• [HOW TO COMPLETE THIS TASK]:
Line by line, transcribe the records exactly.
···
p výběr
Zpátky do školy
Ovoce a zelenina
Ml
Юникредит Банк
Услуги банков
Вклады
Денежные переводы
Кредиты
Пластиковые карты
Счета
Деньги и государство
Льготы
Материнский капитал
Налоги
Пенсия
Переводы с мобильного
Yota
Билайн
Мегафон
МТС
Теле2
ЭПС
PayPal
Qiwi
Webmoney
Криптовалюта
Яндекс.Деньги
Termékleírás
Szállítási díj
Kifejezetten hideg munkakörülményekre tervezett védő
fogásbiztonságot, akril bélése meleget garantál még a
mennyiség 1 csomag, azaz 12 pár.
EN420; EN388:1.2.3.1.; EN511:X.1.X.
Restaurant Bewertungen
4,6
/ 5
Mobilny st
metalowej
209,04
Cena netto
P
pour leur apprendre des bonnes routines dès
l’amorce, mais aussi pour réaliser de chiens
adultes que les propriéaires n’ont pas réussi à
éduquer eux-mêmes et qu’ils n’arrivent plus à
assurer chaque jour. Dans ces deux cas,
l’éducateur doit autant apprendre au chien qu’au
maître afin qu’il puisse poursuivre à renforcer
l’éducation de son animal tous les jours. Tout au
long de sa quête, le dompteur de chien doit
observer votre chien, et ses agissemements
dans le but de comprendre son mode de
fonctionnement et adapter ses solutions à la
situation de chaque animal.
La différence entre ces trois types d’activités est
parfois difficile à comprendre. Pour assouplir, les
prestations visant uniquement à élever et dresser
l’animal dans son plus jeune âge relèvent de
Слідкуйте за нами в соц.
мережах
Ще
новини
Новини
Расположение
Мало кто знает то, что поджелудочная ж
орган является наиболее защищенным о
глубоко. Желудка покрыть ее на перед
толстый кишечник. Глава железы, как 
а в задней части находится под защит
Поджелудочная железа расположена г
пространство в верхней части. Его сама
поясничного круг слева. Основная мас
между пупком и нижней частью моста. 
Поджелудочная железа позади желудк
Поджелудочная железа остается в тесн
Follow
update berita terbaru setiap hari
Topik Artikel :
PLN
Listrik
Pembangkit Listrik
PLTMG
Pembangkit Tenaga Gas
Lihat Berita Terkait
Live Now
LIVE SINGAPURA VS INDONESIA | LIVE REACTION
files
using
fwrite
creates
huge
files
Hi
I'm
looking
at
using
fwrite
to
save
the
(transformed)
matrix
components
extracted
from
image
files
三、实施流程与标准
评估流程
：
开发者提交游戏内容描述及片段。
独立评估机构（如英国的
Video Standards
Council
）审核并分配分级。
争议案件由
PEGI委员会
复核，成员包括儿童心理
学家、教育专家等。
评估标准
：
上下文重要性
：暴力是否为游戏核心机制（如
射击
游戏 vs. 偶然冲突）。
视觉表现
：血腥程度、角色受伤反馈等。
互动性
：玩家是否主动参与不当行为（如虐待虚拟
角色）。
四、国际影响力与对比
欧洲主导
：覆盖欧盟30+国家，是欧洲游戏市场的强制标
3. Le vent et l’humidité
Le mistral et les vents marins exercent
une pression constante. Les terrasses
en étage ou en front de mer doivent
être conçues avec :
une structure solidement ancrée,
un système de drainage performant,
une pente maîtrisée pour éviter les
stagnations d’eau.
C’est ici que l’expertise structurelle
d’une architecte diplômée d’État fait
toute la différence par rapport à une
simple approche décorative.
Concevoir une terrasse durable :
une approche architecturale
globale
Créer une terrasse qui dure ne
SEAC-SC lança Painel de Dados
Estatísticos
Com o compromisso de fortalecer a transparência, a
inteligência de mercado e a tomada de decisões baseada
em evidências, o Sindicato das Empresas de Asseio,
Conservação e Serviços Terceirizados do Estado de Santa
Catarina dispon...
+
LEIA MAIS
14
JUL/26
···
• [WRITTEN ANSWER]:
p výběr
Zpátky do školy
Ovoce a zelenina
Ml
Юникредит Банк
Услуги банков
Вклады
Денежные переводы
Кредиты
Пластиковые карты
Счета
Деньги и государство
Льготы
Материнский капитал
Налоги
Пенсия
Переводы с мобильного
Yota
Билайн
Мегафон
МТС
Теле2
ЭПС
PayPal
Qiwi
Webmoney
Криптовалюта
Яндекс.Деньги
Termékleírás
Szállítási díj
Kifejezetten hideg munkakörülményekre tervezett védő
fogásbiztonságot, akril bélése meleget garantál még a
mennyiség 1 csomag, azaz 12 pár.
EN420; EN388:1.2.3.1.; EN511:X.1.X.
Restaurant Bewertungen
4,6
/ 5
Mobilny st
metalowej
209,04
Cena netto
P
pour leur apprendre des bonnes routines dès
l’amorce, mais aussi pour réaliser de chiens
adultes que les propriéaires n’ont pas réussi à
éduquer eux-mêmes et qu’ils n’arrivent plus à
assurer chaque jour. Dans ces deux cas,
l’éducateur doit autant apprendre au chien qu’au
maître afin qu’il puisse poursuivre à renforcer
l’éducation de son animal tous les jours. Tout au
long de sa quête, le dompteur de chien doit
observer votre chien, et ses agissemements
dans le but de comprendre son mode de
fonctionnement et adapter ses solutions à la
situation de chaque animal.
La différence entre ces trois types d’activités est
parfois difficile à comprendre. Pour assouplir, les
prestations visant uniquement à élever et dresser
l’animal dans son plus jeune âge relèvent de
Слідкуйте за нами в соц.
мережах
Ще
новини
Новини
Расположение
Мало кто знает то, что поджелудочная ж
орган является наиболее защищенным о
глубоко. Желудка покрыть ее на перед
толстый кишечник. Глава железы, как 
а в задней части находится под защит
Поджелудочная железа расположена г
пространство в верхней части. Его сама
поясничного круг слева. Основная мас
между пупком и нижней частью моста. 
Поджелудочная железа позади желудк
Поджелудочная железа остается в тесн
Follow
update berita terbaru setiap hari
Topik Artikel :
PLN
Listrik
Pembangkit Listrik
PLTMG
Pembangkit Tenaga Gas
Lihat Berita Terkait
Live Now
LIVE SINGAPURA VS INDONESIA | LIVE REACTION
files
using
fwrite
creates
huge
files
Hi
I'm
looking
at
using
fwrite
to
save
the
(transformed)
matrix
components
extracted
from
image
files
三、实施流程与标准
评估流程
：
开发者提交游戏内容描述及片段。
独立评估机构（如英国的
Video Standards
Council
）审核并分配分级。
争议案件由
PEGI委员会
复核，成员包括儿童心理
学家、教育专家等。
评估标准
：
上下文重要性
：暴力是否为游戏核心机制（如
射击
游戏 vs. 偶然冲突）。
视觉表现
：血腥程度、角色受伤反馈等。
互动性
：玩家是否主动参与不当行为（如虐待虚拟
角色）。
四、国际影响力与对比
欧洲主导
：覆盖欧盟30+国家，是欧洲游戏市场的强制标
3. Le vent et l’humidité
Le mistral et les vents marins exercent
une pression constante. Les terrasses
en étage ou en front de mer doivent
être conçues avec :
une structure solidement ancrée,
un système de drainage performant,
une pente maîtrisée pour éviter les
stagnations d’eau.
C’est ici que l’expertise structurelle
d’une architecte diplômée d’État fait
toute la différence par rapport à une
simple approche décorative.
Concevoir une terrasse durable :
une approche architecturale
globale
Créer une terrasse qui dure ne
SEAC-SC lança Painel de Dados
Estatísticos
Com o compromisso de fortalecer a transparência, a
inteligência de mercado e a tomada de decisões baseada
em evidências, o Sindicato das Empresas de Asseio,
Conservação e Serviços Terceirizados do Estado de Santa
Catarina dispon...
+
LEIA MAIS
14
JUL/26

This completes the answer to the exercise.